Configuration Options
Edit include/common_types.h to customize behavior:
#define EMBEDDING_DIMENSION 50 // Vector size (must match GloVe)
#define MAX_VOCABULARY_SIZE 10000 // Number of words to load
#define CHUNK_SIZE_CHARS 200 // Characters per chunk
#define MAX_CHUNK_TEXT_LENGTH 256 // Max stored text per chunk
#define MAX_SEARCH_RESULTS 50 // Top-k results to return
#define MAX_CHUNKS 1000 // Maximum indexed chunks
Recompilation required after changes.
Project Structure
VectorVault/
├── src/ # Core C implementation
│ ├── main.c # Entry point and main loop
│ ├── search_engine.c # GloVe loading and embedding
│ ├── vector_store.c # Chunk storage and similarity search
│ ├── tokenizer.c # Text processing and chunking
│ ├── serializer.c # Binary file I/O
│ ├── ui_renderer.c # ImGui interface
│ └── app_state.c # Global state management
├── include/ # Header files
├── data/ # Binary model files (gitignored)
├── tools/ # Utility scripts
│ └── convert_glove_to_bin.py
├── libs/ # Third-party libraries
│ ├── cimgui/ # Dear ImGui C bindings
│ └── cJSON/ # JSON parsing
└── build/ # Build outputs (gitignored)
Use Cases
Personal Knowledge Base Search
Search through notes, articles, and documentation by meaning rather than exact keywords.
Example: Query “learning algorithms” finds documents about “neural networks” and “training models” even without those exact terms.

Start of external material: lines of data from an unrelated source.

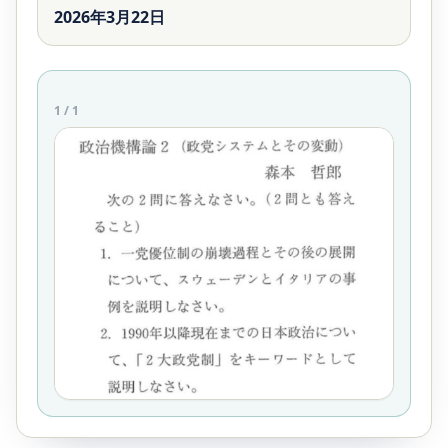
2026年3月22日
1
/
1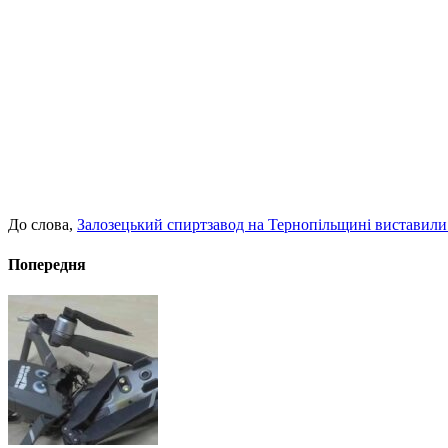
До слова,
Залозецький спиртзавод на Тернопільщині виставили
Попередня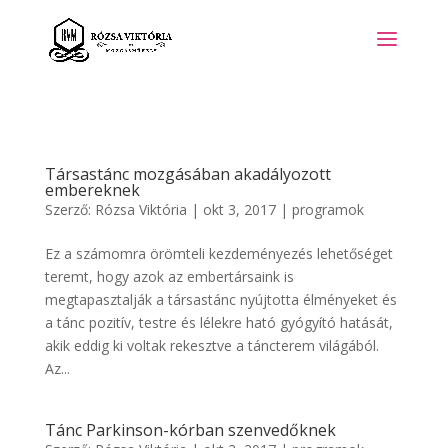
Társastánc mozgásában akadályozott
embereknek
Szerző:
Rózsa Viktória
|
okt 3, 2017
|
programok
Ez a számomra örömteli kezdeményezés lehetőséget
teremt, hogy azok az embertársaink is
megtapasztalják a társastánc nyújtotta élményeket és
a tánc pozitív, testre és lélekre ható gyógyító hatását,
akik eddig ki voltak rekesztve a táncterem világából.
Az...
Tánc Parkinson-kórban szenvedőknek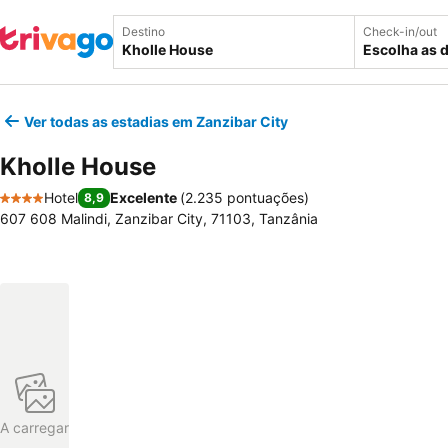
Destino
Check-in/out
Escolha as 
Ver todas as estadias em Zanzibar City
Kholle House
Hotel
Excelente
(
2.235 pontuações
)
8,9
4 Estrelas
607 608 Malindi, Zanzibar City, 71103, Tanzânia
A carregar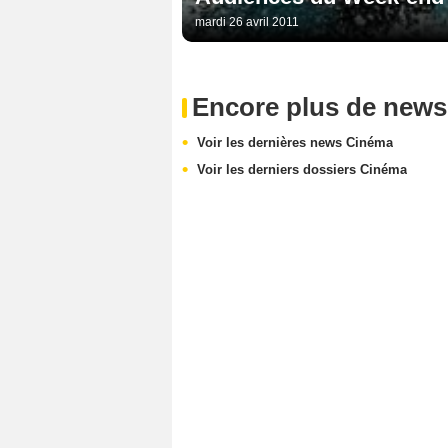
mardi 26 avril 2011
Encore plus de news
Voir les dernières news Cinéma
Voir les derniers dossiers Cinéma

Document Similarity Detection
Identify duplicate or similar content across document collections without manual comparison.
Content Recommendation
Given a document chunk, find semantically similar chunks to recommend related content.
Offline Research Tool
Index research papers, books, or articles and search semantically without internet access.
Privacy-Focused Search
All processing happens locally in the browser. No data transmitted to external servers.

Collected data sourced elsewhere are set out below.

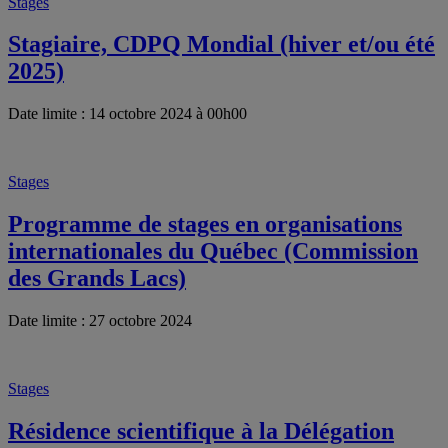
Stages
Stagiaire, CDPQ Mondial (hiver et/ou été
2025)
Date limite : 14 octobre 2024 à 00h00
Stages
Programme de stages en organisations
internationales du Québec (Commission
des Grands Lacs)
Date limite : 27 octobre 2024
Stages
Résidence scientifique à la Délégation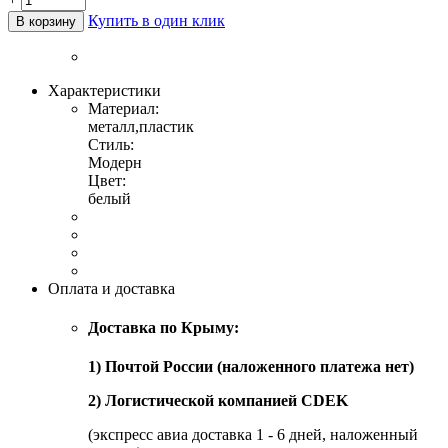
Купить в один клик
В корзину
Характеристики
Материал:
металл,пластик
Стиль:
Модерн
Цвет:
белый
Оплата и доставка
Доставка по Крыму:
1) Почтой России (наложенного платежа нет)
2) Логистической компанией CDEK
(экспресс авиа доставка 1 - 6 дней, наложенный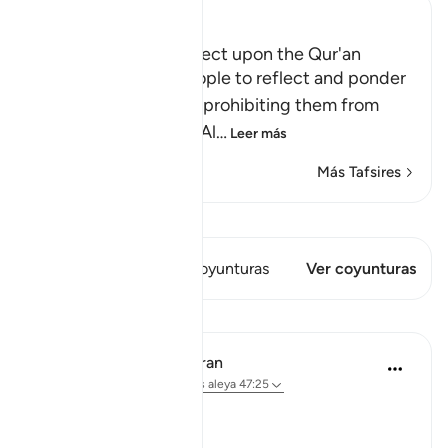
Ibn Kathir (Abridged)
The Command to reflect upon the Qur'an
Commanding the people to reflect and ponder
upon the Qur'an, and prohibiting them from
turning away from it, Al
…
Leer más
Más Tafsires
Ver Qiraat
Este versículo tiene 1 Coyunturas
Ver coyunturas
Lecciones
In the Shade of the Quran
hace 32 semanas
·
Referencias
aleya 47:25
Evil Conspiracy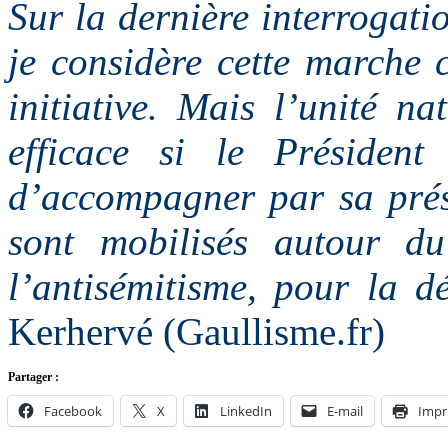
Sur la dernière interrogat
je considère cette marche 
initiative. Mais l’unité n
efficace si le Présiden
d’accompagner par sa prés
sont mobilisés autour d
l’antisémitisme, pour la d
Kerhervé (Gaullisme.fr)
Partager :
Facebook
X
LinkedIn
E-mail
Impr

Limitations and Trade-Offs
| Design Choice | Advantage | Limitation |
|---|---|---|
| Pure C implementation | Full control, transparency | Higher development effort |
| Brute-force similarity | Simple, correct | O(n) search complexity |
| Static embeddings | Deterministic, fast loading | No contextual understanding |
| 10K vocabulary | Low memory footprint | OOV words ignored |
| WASM target | Cross-platform, zero install | Memory constraints |
| No ML inference | Reduced complexity | Cannot generate new embeddings |
These trade-offs are intentional. VectorVault prioritizes understanding over capability.
Future Directions
Potential extensions while preserving architectural clarity:
- Approximate nearest neighbor indexing (HNSW, IVF)
- Vector quantization for reduced memory (INT8/FP16)
- Hybrid keyword + vector search
- Streaming document ingestion
- RAG-style retrieval integration
- PCA visualization of vector space
- Benchmarking suite against indexed approaches
Repository
Full source code and documentation: https://github.com/JashT14/VectorVault
License
MIT License - free for educational, personal, and commercial use.
Final Perspective
VectorVault demonstrates that semantic search is not inherently complex. It becomes complex when hidden behind layers of abstraction.
By implementing the complete pipeline in C - from text chunking through vector embedding to similarity computation - this project exposes the real mechanics of vector-based retrieval. Every calculation is explicit. Every data structure is visible. Every trade-off is documented.
Modern AI systems often feel like magic. VectorVault proves they are mathematics.
For engineers who want to understand why systems behave as they do, not just how to use them, this project provides a foundation. In an ecosystem dominated by APIs and managed services, VectorVault operates at the opposite end of the spectrum - where understanding is earned through implementation.